À l’échelle des périphéries, plusieurs articles nous montrent que ce milieu de XIXe siècle porte aussi une histoire riche. « Quand le sud regarde le sud », les transformations et circulations des élites dans l’Océan Indien (étudiées par Sujit Sivasundaram), entre l’Afrique du Sud et le Sri Lanka éclairent les connaissances sur la période. Cette même année voit des mouvements de contestations du Cap, mais aussi de l’Île Bourbon, devenue La Réunion, se doter d’une assemblée élue. En Éthiopie, il ne se passe rien dans « notre 1848 » ; mais les calendriers décalés font bel et bien exister un 1848 éthiopien (correspondant à 1855 dans le calendrier grégorien), avec l’avènement d’un empereur « un rebelle venu des marges du pays, dont le règne sera plus tard consacré comme socle fondateur de la nation contemporaine » du pays.

Géographiquement plus éloigné encore de l’Europe, l’Océanie connaît également des mouvements révolutionnaires dans les années suivantes. Là, les troubles sont en partie liés aux échos des événements européens, dont les nouvelles arrivent dans l’été en Australie et en Nouvelle-Zélande. Le réseau chartiste, analysé par Paul Pickering, s’est diffusé dans le monde, dans un contexte d’immigration massive et de déportations. 98 chartistes sont ainsi déportés en Tasmanie et certains s’impliquent dans la vie politique locale et participent par exemple à la ruée vers l’or en Australie dans les années 1850. Ces immigrés, porteurs de revendications, se mêlent aux mouvements locaux, conduisant par exemple à la mise en place, en 1851, de la ligue australasienne.
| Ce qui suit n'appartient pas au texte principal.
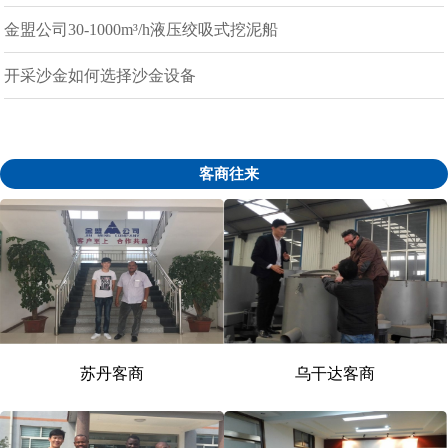
金盟公司30-1000m³/h液压绞吸式挖泥船
开采沙金如何选择沙金设备
客商往来
苏丹客商
乌干达客商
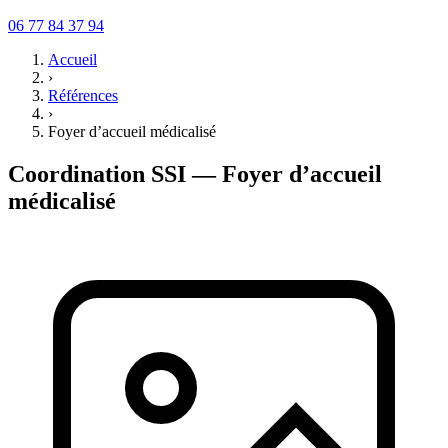
06 77 84 37 94
Accueil
›
Références
›
Foyer d’accueil médicalisé
Coordination SSI — Foyer d’accueil
médicalisé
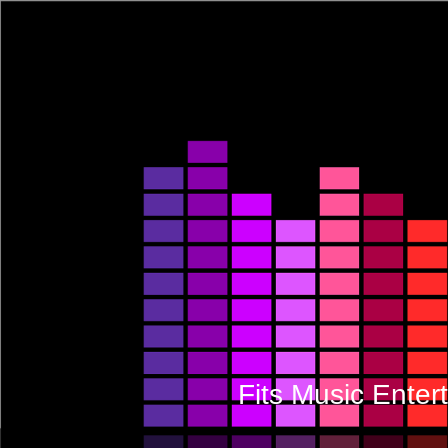
Fits Music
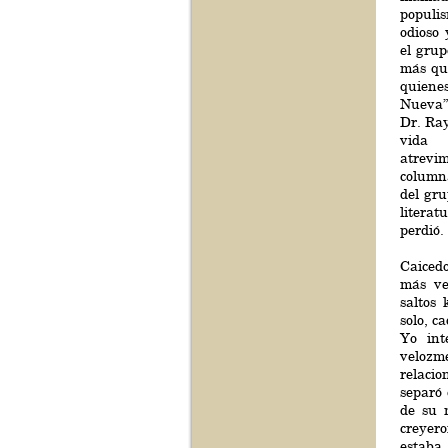
populi
odioso
el grup
más qu
quiene
Nueva”.
Dr. Ray
vida 
atrevi
column
del gru
literat
perdió.
Caiced
más ve
saltos 
solo, c
Yo int
veloz
relaci
separó 
de su 
creyer
estab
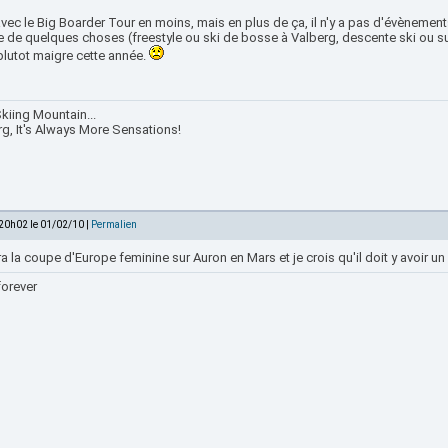
vec le Big Boarder Tour en moins, mais en plus de ça, il n'y a pas d'évènemen
 de quelques choses (freestyle ou ski de bosse à Valberg, descente ski ou surf
plutot maigre cette année.
kiing Mountain...
rg, It's Always More Sensations!
 20h02 le 01/02/10 |
Permalien
ura la coupe d'Europe feminine sur Auron en Mars et je crois qu'il doit y avoir u
forever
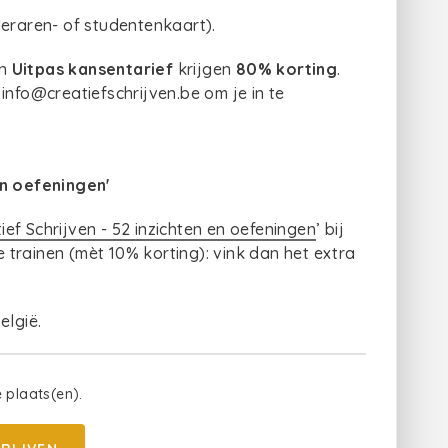
leraren- of studentenkaart).
en
Uitpas kansentarief
krijgen
80% korting
.
info@creatiefschrijven.be om je in te
en oefeningen'
ief Schrijven - 52 inzichten en oefeningen
’ bij
te trainen (mèt 10% korting): vink dan het extra
elgië.
e plaats(en).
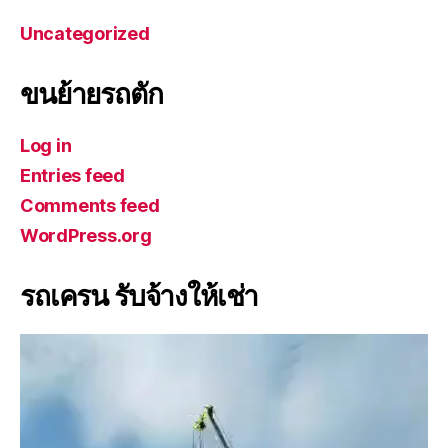
Uncategorized
ขนย้ายรถตัก
Log in
Entries feed
Comments feed
WordPress.org
รถเครน รับจ้างให้เช่า
V
i
d
e
o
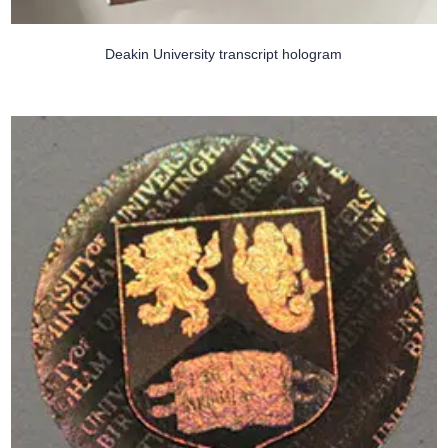
Deakin University transcript hologram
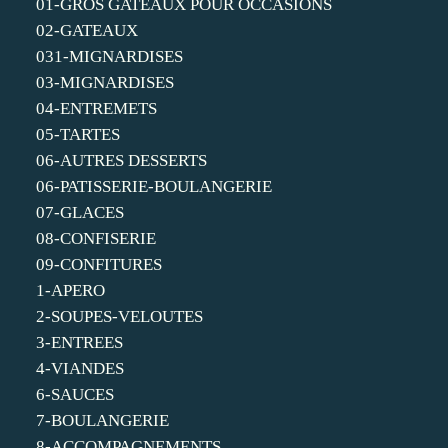
01-GROS GATEAUX POUR OCCASIONS
02-GATEAUX
031-MIGNARDISES
03-MIGNARDISES
04-ENTREMETS
05-TARTES
06-AUTRES DESSERTS
06-PATISSERIE-BOULANGERIE
07-GLACES
08-CONFISERIE
09-CONFITURES
1-APERO
2-SOUPES-VELOUTES
3-ENTREES
4-VIANDES
6-SAUCES
7-BOULANGERIE
8-ACCOMPAGNEMENTS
En 1854, lorsqu’éclate un mouvement ouvrier, fortement réprimé et resté dans l’histoire sous le nom de bataille d’Eureka, on trouve, à côté des populations locales, des Irlandais, des Français et des chartistes...

En somme, « comprendre les expériences de 1848 à l’échelle du monde ne consiste pas seulement à essayer de provincialiser l’Europe ou de déseuropéaniser le printemps des peuples ». L’intérêt de cet ouvrage va bien au-delà. Par les circulations intenses des hommes et des idées, l’année 1848 porte en elle un vaste mouvement d’émancipation du travail, des femmes, des minorités ethniques ou coloniales. Les effets d’entraînement partent parfois de l’Europe mais proposent aussi d’autres espaces de circulation, rappelant ainsi que « chaque contexte de réception construit en réalité son propre 1848 ». Finalement, « la pluralité des mondes de 1848 ne signifie donc pas leur étanchéité ».